In einem aktuellen Interview hebt STRABAG-CEO Stefan Kratochwill die zentrale Rolle von Infrastruktur und der Energiewende als Wachstumstreiber für das Unternehmen hervor. Mit einer Gesamtleistung von rund 20,4 Milliarden Euro im Jahr 2025, was einem Anstieg um etwa sechs Prozent im Vergleich zum Vorjahr entspricht, zeigt STRABAG eine positive wirtschaftliche Entwicklung. Insbesondere betont Kratochwill, dass klare Rahmenbedingungen für serielles Bauen notwendig sind, um die Herausforderungen im Wohnbau zu meistern und leistbaren Wohnraum zu schaffen. Der Wohnbau in Europa leidet unter Stagnation, während Energie- und Mobilitätsprojekte stark zulegen.
STRABAG sieht sich trotz der Herausforderungen im Bauwesen als ein technologiegetriebenes Infrastruktur-Dienstleistungsunternehmen. Über 80 Prozent des Kerngeschäfts basieren nach wie vor auf Bauleistungen, und das Unternehmen setzt verstärkt auf innovative Lösungen wie das serielle Baukonzept TETRIQX. Diese Entwicklungen stehen im Einklang mit einem breiteren Trend, der von Commerz Real als zentraler Aspekt zur Schaffung nachhaltiger Lebenswelten betrachtet wird. Infrastruktur verbindet zudem essentielle Themen wie Energieversorgung, Stadtentwicklung und Wohlstandssicherung.

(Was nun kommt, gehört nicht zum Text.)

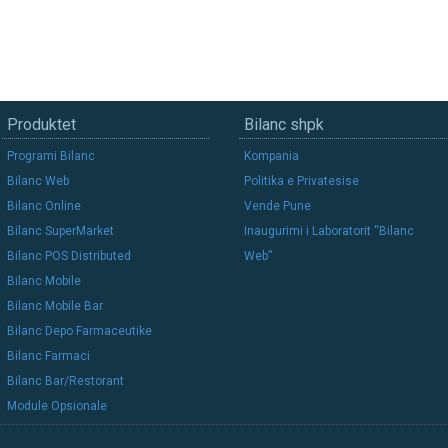
Produktet
Bilanc shpk
Programi Bilanc
Kompania
Bilanc Web
Politika e Privatesise
Bilanc Online
Vende Pune
Bilanc SuperMarket
Inaugurimi i Laboratorit “Bilanc
Bilanc POS Distributed
Web”
Bilanc Mobile
Bilanc Mobile Bar
Bilanc Depo Farmaceutike
Bilanc Farmaci
Bilanc Bar/Restorant
Module Opsionale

Strategische Neuausrichtung und Marktchancen
Insbesondere in Deutschland wird ein hoher Investitionsbedarf im Bereich Infrastruktur festgestellt, der für STRABAG viele Möglichkeiten bietet. Die Übernahme des Unternehmens Georgiou in Australien hat das internationale Geschäft stärkt und bietet zusätzliche Chancen für das Wachstum des Unternehmens. Kratochwill fordert jedoch auch eine Vereinfachung und Beschleunigung von Planungs- und Genehmigungsprozessen, die derzeit oft hemmend auf den Fortschritt wirken. Diese Herausforderungen sind auch Teil eines umfassenderen Trends, den das Umweltbundesamt beobachtet hat, seit die Bundesregierung 2002 die Flächenneuinanspruchnahme reduzieren wollte.
Der Fokus auf nachhaltige Stadtentwicklung wird durch die Notwendigkeit verstärkt, flächensparend zu bauen und die Innenentwicklung zu fördern. Dazu zählen Maßnahmen wie die Nachverdichtung und die Wieder- oder Umnutzung brachliegender Flächen. Stadtzentren gewinnen an Bedeutung, vor allem in großen Städten, was eine positive Konsequenz aus dem demografischen Wandel darstellt.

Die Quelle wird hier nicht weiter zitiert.